There are a lot of things that set this '70 Hemi Challenger R/T convertible apart from the crowd. The fact that only nine of them were built for domestic consumption makes it super rare for starters. The color combination--Sublime with a white top, black-out hood, and black R/T stripe package--grabs your attention. The option list includes surprises such as power windows and the seemingly out-of-place rear luggage rack. The Hemi with automatic trans--four of the nine so equipped--was shipped with power steering, but also with manual brakes. That's fine for a drag car, but you wouldn't order a convertible if racing was your plan.
It's a rare and strange musclecar all right, but when you talk to 50-year-old Darrell Fraynd, you might be surprised to hear his take on it, "I could go on about the car's options, but I don't know if that's all that important." He told us that the car, by itself, isn't special. "Yeah, it's rare and valuable, but what makes it special to me are the friends I've made with it, and the time I've spent with my son, Paul."
Darrell got out of the Army in 1970, and wanted an E-Body badly. Unfortunately, the price of the new Challengers and 'Cudas was a bit steep, so he drove a new Road Runner out of the local Plymouth dealership instead. He started looking for a Hemi car in 1977, and didn't find this one until 1982. Six months after placing an ad in Hot Rod Magazine, a man called him and said he had one, it was complete, and it was for sale. During his search, Darrell had run across several other cars, but they were really expensive for the time--"over 10 grand!" Darrell says. Not counting his travel expenses, Darrell picked up the convertible for $7,500. "Of course, I've got a lot more in it than that now."

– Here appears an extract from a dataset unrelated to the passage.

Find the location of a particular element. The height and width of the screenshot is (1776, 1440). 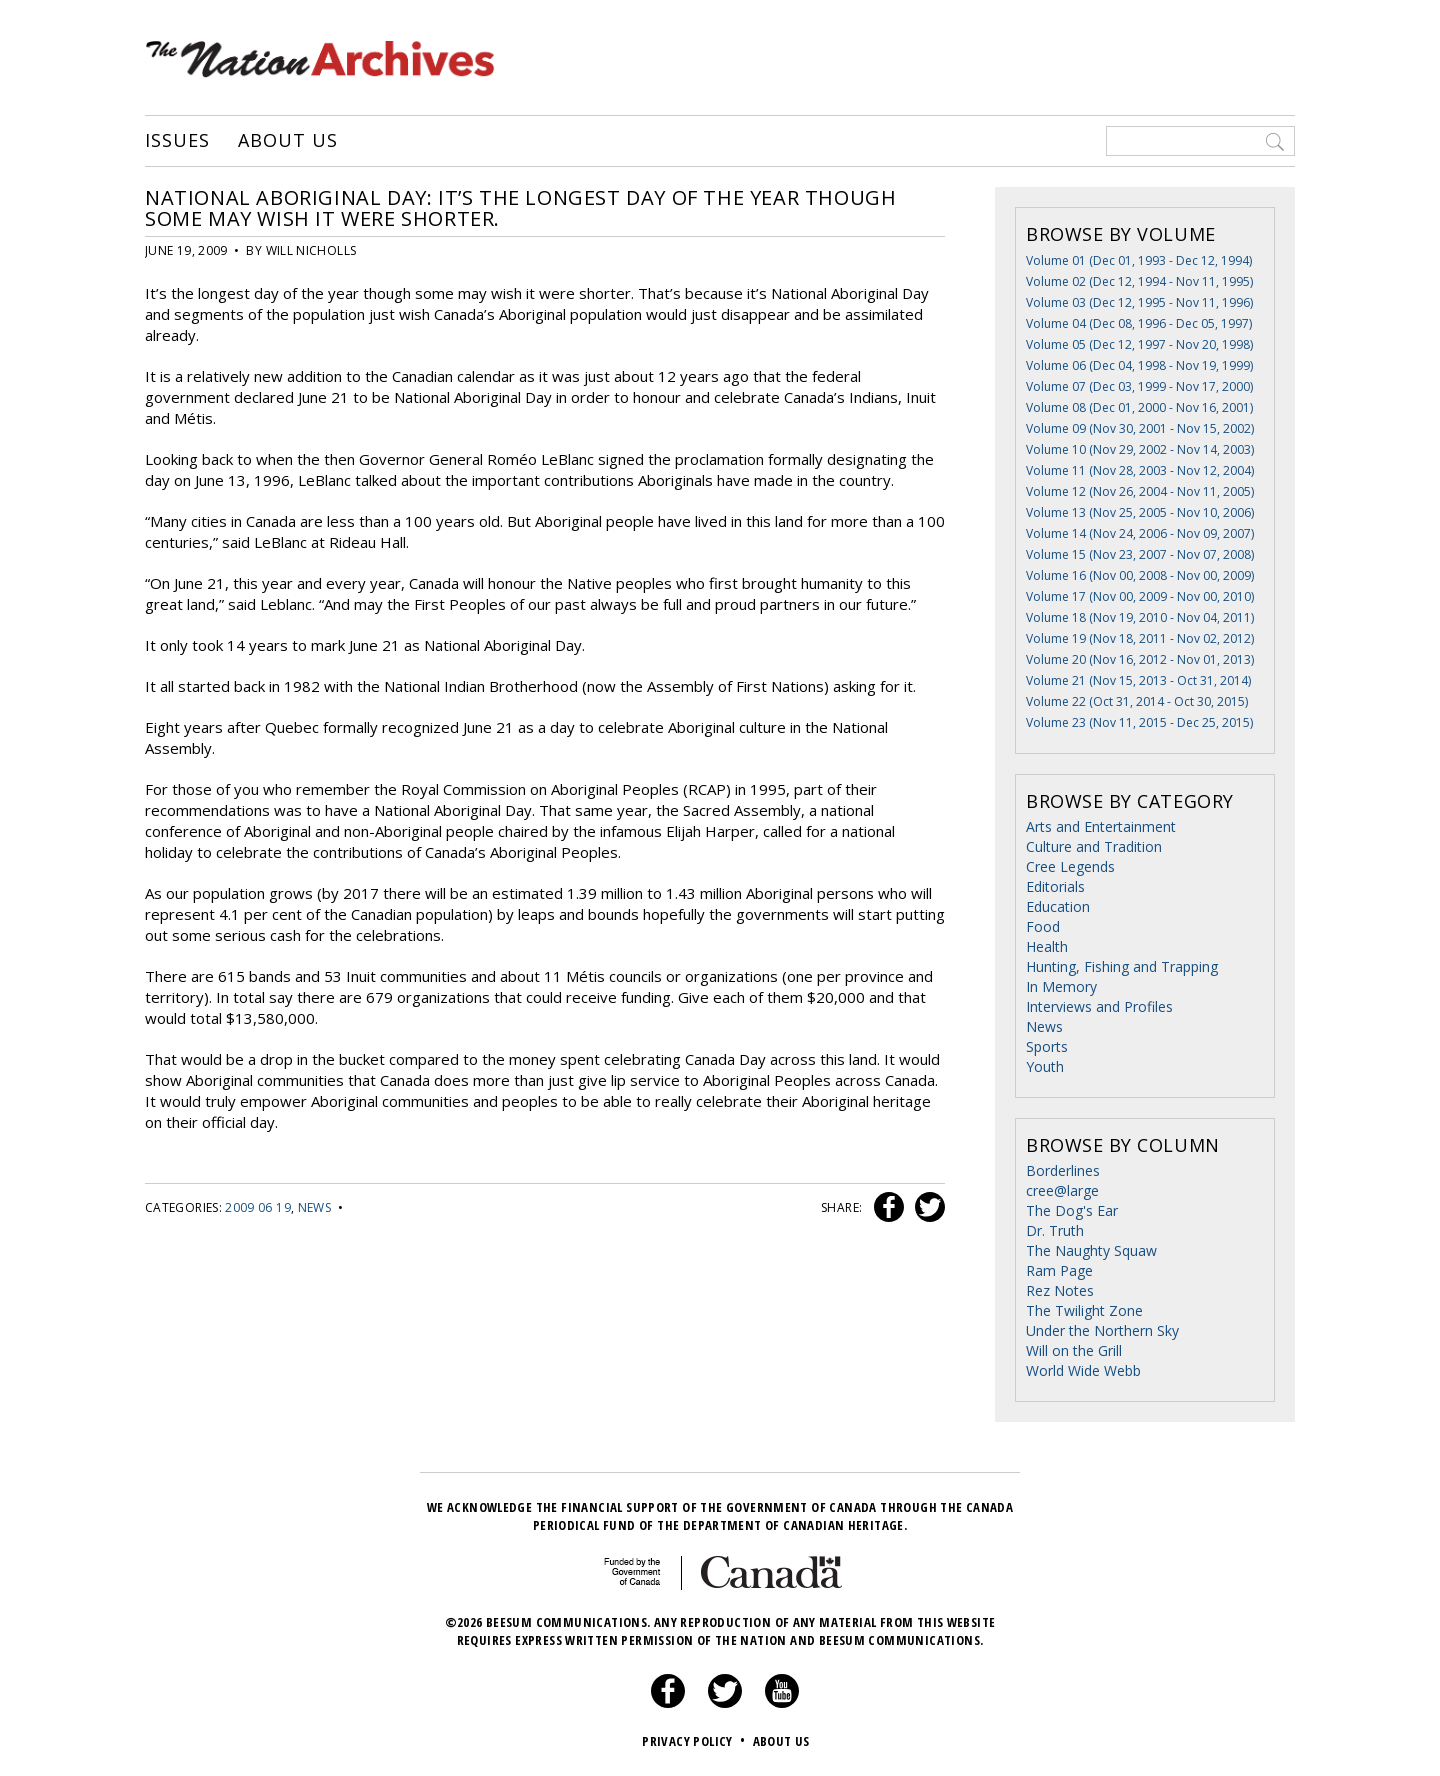

Volume 19 (Nov 18, 2011 - Nov 02, 2012) is located at coordinates (1140, 638).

When he bought the car, it had just been painted a Cadillac metallic blue, and before that it was white. The car was complete, including the numbers-matching engine and trans, but the heads were off the motor, and the front sheetmetal had all been loosened up. The mileage on the car was a scant 44,000. Darrell has traced the history of the car back to 1972, where it was last registered in Columbus, Ohio. It was used by one owner in West Virginia as his daily transportation, including in the winter. Darrell tells the history of the Hemi: "Of the three cars he owned, this is the only one that would start and run in the winter!"
In 1974, it was bought by a man who used it as an eighth-mile drag car. Surprisingly, the engine remained intact, and exceptionally well-taken care of. Better still, the car had never been cut the way most race cars are--just a set of shackles in the back to raise it for added tire clearance! Darrell has timeslips from its racing days, but "they aren't all that remarkable."
Apparently, the deciding factor in the car's retirement was the former owner not wanting to install a rollcage and cut up the interior. The paper trail doesn't go any further back than 1972, but a guy approached Darrell at the '98 'Nats and said he'd seen the car cruising Woodward in 1970. Considering the color combination and the distinctive luggage rack, it probably was this car.
After its purchase, Darrell spent the next several years scrounging for parts before sending it to his good friend Joe Jordan in Wausau, Wisconsin, for a full restoration in 1993. Joe does excellent restoration work, but only works on friends' cars and his own. Originally, Darrell and Joe were going to paint the Challenger Tor Red, but decided to return to the original colors, and like most owners of cars with unusual color combinations, Darrell's glad he did.
"It's important to have the car the way you like it when you have it. I chose to put it back to the way it originally came, but I can understand why someone would want to add something to it to make it the way they want. I just chose to put my cars the way they originally came.
"It would probably take at least another $5,000 to make that car exactly right," Darrell says. Even as recently as 1993, a lot of concours parts weren't being reproduced. But correctly date-coded plug wires aren't too important to him, either. Darrell says, "These cars were meant to be driven." The result? "It's getting some wear on it from driving."
That's just fine with Darrell. "It's not my intention to have a car that I can't ever use. You can't just put these away--you have to take them out and let people see them. That doesn't mean you have to abuse them, but these cars were meant to be driven. We trailered it to Columbus last year for the 'Nats, but we cruised it all over Columbus at night." He let his 16-year-old son, Paul (who he listed on his tech sheet as part-owner of the car) drive it around Columbus. "Take them out and enjoy them," is the Fraynds' credo.
So is the fact that the car is driven what makes it so special? No. Darrell says that what makes this, and any other Mopar special, are "the friends you meet in the hobby, and the time you share with your family. I've watched Joe's kids grow up and graduate...same with a bunch of other friends. Joe and his sons did a lot of the work on it [the car] during the summer, while they were home from college. I've had some, ummm, very interesting offers for the car, but it's not for sale, and won't be because my 16-year-old son enjoys the hobby. I'll pass it on to him."
Family, friends, and Mopars. That combination's a winner whether you're talking about a 1-of-9 Hemi Challenger or a 1-of-90,000 Slant Six Dart.